Иран вступает в довольно средний век


       То, что на президентских выборах в Иране победит лидер самой консервативной фракции парламента, ни у кого сомнений не вызывало. Ни о какой разрядке в отношениях Ирана с Западом говорить не приходится. Это устраивает всех. И Запад тоже.
       
       Считавшегося либералом Али Акбара Хашеми-Рафсанджани сменяет на посту президента Ирана 54-летний Али Акбар Натег-Нури — представитель наиболее радикального крыла иранского духовенства, один из соратников и сподвижников покойного Хомейни. В этой связи поговаривают о возможной смене политического курса Тегерана в сторону ужесточения. Натег-Нури, как ожидают, постарается воплотить заветы революционного аятоллы.
       Отношение к этим заветам у мирового сообщества не самое лучшее. Даже беглое перечисление их — возврат к средневековым нравам, террор против инакомыслящих, экспорт революции, безжалостное преследование политических оппонентов по всей планете, а также таких реальных акций исламской революции, как, например, захват американского посольства в Тегеране или смертный приговор заурядному писателю — должно ввергать мир в ужас. Но уже не ввергает: мир привык к Ирану.

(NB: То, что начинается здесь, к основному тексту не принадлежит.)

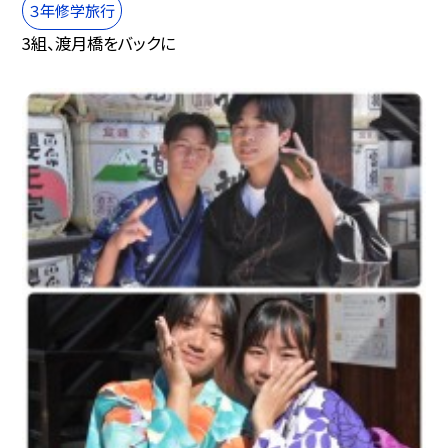
３年修学旅行
3組、渡月橋をバックに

       В отличие от коммунизма, который явился сначала призраком, исламизм ворвался в политику сразу во плоти и крови. Теократическая революция готовилась и разрабатывалась практически на виду у всего мира — в центре Европы, в Париже, где долгие годы пребывал в эмиграции аятолла Хомейни. Но готовившегося переворота не замечали: к концу 70-х мир ждал совсем других перемен в Иране.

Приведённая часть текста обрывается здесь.